In the entries that follow, find the line containing "Ben bir baba tanımıştım;" and the line containing "specialiserer sig i", then copy exactly everything from the first through the second except the pictures.
Top of DATA PROVIDED
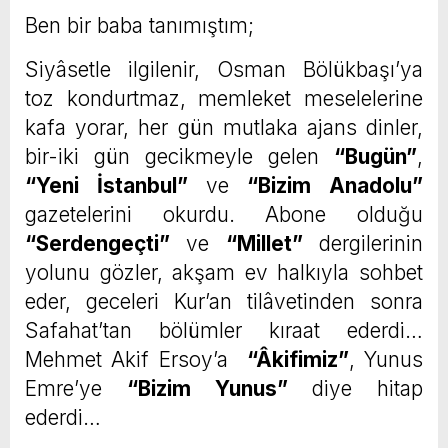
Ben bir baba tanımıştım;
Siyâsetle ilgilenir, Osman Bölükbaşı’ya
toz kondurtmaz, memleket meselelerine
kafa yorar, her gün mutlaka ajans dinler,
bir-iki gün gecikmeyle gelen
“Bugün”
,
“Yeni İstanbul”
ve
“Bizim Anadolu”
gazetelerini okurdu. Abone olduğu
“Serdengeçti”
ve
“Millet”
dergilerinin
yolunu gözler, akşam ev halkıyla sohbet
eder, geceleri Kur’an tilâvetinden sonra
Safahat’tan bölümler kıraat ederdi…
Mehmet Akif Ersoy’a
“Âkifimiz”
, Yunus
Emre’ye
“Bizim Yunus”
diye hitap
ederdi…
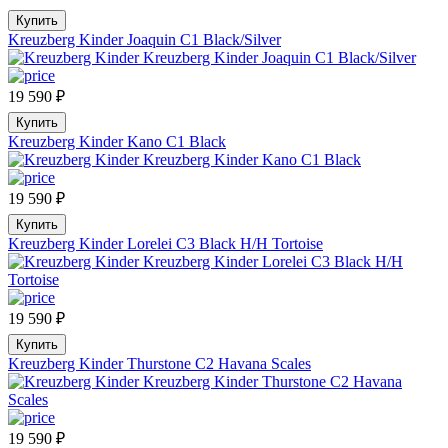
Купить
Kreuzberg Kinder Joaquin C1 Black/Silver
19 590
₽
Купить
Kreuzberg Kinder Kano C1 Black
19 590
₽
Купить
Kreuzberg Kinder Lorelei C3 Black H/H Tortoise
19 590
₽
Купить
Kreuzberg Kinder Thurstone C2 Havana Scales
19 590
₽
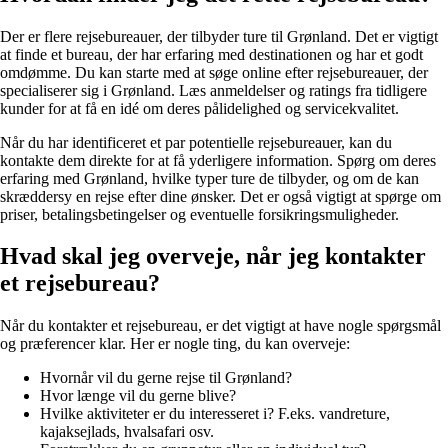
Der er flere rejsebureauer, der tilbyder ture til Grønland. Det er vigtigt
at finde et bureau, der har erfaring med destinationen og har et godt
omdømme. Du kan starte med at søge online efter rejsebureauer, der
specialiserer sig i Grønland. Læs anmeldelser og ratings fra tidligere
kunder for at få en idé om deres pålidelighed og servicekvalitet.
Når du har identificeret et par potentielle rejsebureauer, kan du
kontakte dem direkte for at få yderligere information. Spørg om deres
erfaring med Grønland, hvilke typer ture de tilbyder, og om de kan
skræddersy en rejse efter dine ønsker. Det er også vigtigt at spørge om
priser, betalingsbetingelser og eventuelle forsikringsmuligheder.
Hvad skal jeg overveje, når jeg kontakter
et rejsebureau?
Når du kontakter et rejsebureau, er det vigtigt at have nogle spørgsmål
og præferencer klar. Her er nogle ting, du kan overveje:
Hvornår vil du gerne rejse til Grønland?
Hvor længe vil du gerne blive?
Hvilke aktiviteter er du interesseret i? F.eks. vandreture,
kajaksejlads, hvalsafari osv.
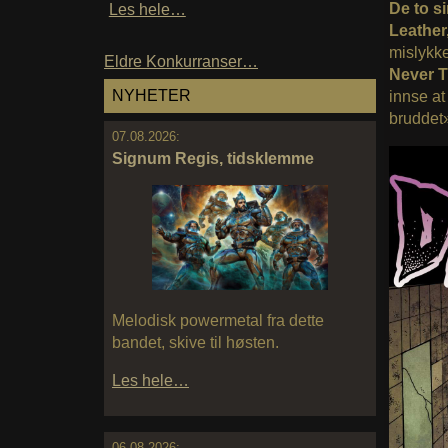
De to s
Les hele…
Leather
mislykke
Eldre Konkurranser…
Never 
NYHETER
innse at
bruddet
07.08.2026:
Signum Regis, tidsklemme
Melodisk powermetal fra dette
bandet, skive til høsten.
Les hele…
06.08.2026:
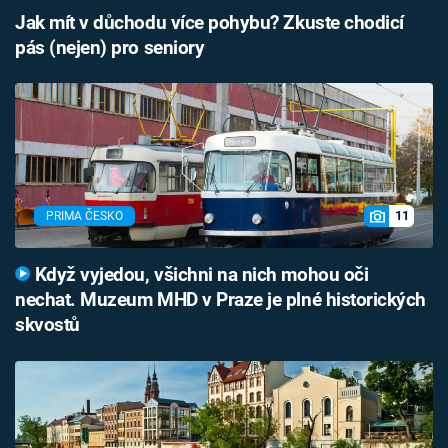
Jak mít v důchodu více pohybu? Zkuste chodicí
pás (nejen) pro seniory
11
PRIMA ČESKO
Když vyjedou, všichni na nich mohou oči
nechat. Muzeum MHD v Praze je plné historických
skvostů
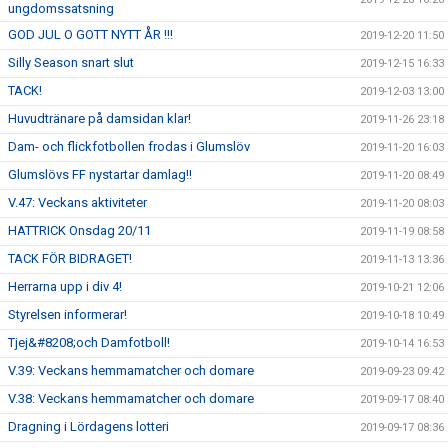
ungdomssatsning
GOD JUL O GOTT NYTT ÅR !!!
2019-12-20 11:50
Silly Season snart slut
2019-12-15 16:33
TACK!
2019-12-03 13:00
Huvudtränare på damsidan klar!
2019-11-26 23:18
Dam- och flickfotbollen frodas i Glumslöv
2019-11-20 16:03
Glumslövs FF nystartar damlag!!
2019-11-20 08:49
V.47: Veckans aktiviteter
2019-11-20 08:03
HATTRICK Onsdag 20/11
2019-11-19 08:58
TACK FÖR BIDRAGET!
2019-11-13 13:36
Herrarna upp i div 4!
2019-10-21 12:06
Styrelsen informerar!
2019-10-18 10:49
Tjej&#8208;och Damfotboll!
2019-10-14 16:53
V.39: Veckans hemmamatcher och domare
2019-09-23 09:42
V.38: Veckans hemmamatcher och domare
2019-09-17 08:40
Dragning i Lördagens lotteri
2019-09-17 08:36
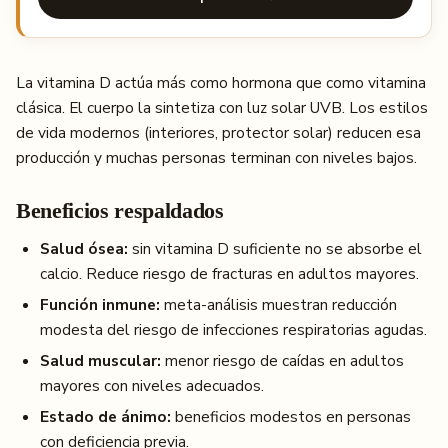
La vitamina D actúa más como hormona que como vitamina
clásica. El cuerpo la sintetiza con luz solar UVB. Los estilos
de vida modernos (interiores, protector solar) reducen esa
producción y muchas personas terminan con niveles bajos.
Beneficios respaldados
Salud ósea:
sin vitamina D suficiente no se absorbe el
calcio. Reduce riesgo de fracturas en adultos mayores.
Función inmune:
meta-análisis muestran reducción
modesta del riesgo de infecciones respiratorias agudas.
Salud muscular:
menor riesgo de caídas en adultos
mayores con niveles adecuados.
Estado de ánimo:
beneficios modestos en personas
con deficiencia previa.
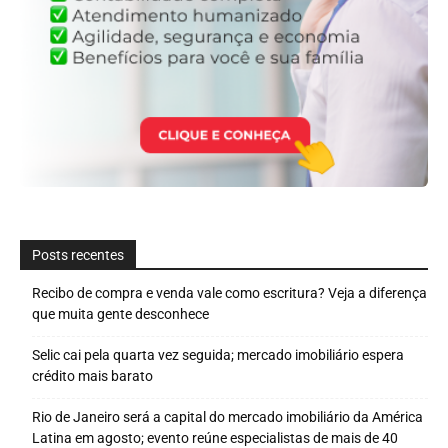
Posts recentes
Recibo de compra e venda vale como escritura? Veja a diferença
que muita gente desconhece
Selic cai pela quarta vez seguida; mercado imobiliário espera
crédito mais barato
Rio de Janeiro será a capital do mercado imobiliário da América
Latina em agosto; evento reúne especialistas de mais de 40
Bottom of DATA PROVIDED
Top of DATA PROVIDED
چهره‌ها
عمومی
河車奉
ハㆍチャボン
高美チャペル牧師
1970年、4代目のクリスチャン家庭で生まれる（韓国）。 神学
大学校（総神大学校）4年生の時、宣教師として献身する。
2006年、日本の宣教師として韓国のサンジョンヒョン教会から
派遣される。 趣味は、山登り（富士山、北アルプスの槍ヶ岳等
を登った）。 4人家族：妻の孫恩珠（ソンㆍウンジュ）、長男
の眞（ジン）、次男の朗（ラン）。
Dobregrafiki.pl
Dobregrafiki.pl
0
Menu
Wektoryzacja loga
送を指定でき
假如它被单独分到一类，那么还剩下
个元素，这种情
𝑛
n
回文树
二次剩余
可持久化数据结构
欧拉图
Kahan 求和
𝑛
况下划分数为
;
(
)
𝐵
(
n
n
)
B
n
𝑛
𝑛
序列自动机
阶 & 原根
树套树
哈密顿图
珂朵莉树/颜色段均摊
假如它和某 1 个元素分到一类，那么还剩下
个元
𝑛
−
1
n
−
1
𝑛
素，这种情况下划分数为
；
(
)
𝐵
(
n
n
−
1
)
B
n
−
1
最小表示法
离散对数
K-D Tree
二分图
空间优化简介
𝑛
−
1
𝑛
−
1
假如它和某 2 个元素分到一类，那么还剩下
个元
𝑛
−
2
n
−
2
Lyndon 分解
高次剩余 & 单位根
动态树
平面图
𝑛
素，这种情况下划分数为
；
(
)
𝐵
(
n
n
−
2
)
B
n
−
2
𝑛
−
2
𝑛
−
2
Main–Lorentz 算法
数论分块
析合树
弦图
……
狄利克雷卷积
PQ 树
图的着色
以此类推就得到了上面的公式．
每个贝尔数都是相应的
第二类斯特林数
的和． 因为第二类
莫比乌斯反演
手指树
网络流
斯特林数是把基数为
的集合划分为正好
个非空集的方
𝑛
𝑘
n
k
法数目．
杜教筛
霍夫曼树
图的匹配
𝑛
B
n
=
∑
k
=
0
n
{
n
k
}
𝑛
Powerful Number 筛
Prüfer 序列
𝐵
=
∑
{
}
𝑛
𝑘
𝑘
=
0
Bottom of DATA PROVIDED
- _PROBLEM SOLUTION_:
Ben bir baba tanımıştım;
Siyâsetle ilgilenir, Osman Bölükbaşı’ya
toz kondurtmaz, memleket meselelerine
kafa yorar, her gün mutlaka ajans dinler,
bir-iki gün gecikmeyle gelen
“Bugün”
,
“Yeni İstanbul”
ve
“Bizim Anadolu”
gazetelerini okurdu. Abone olduğu
“Serdengeçti”
ve
“Millet”
dergilerinin
yolunu gözler, akşam ev halkıyla sohbet
eder, geceleri Kur’an tilâvetinden sonra
Safahat’tan bölümler kıraat ederdi…
Mehmet Akif Ersoy’a
“Âkifimiz”
, Yunus
Emre’ye
“Bizim Yunus”
diye hitap
ederdi…
Купить
Kreuzberg Kinder Joaquin C1 Black/Silver
19 590
₽
Купить
Kreuzberg Kinder Kano C1 Black
19 590
₽
Купить
Kreuzberg Kinder Lorelei C3 Black H/H Tortoise
19 590
₽
Купить
Kreuzberg Kinder Thurstone C2 Havana Scales
19 590
₽
Der er flere rejsebureauer, der tilbyder ture til Grønland. Det er vigtigt
at finde et bureau, der har erfaring med destinationen og har et godt
omdømme. Du kan starte med at søge online efter rejsebureauer, der
specialiserer sig i Grønland. Læs anmeldelser og ratings fra tidligere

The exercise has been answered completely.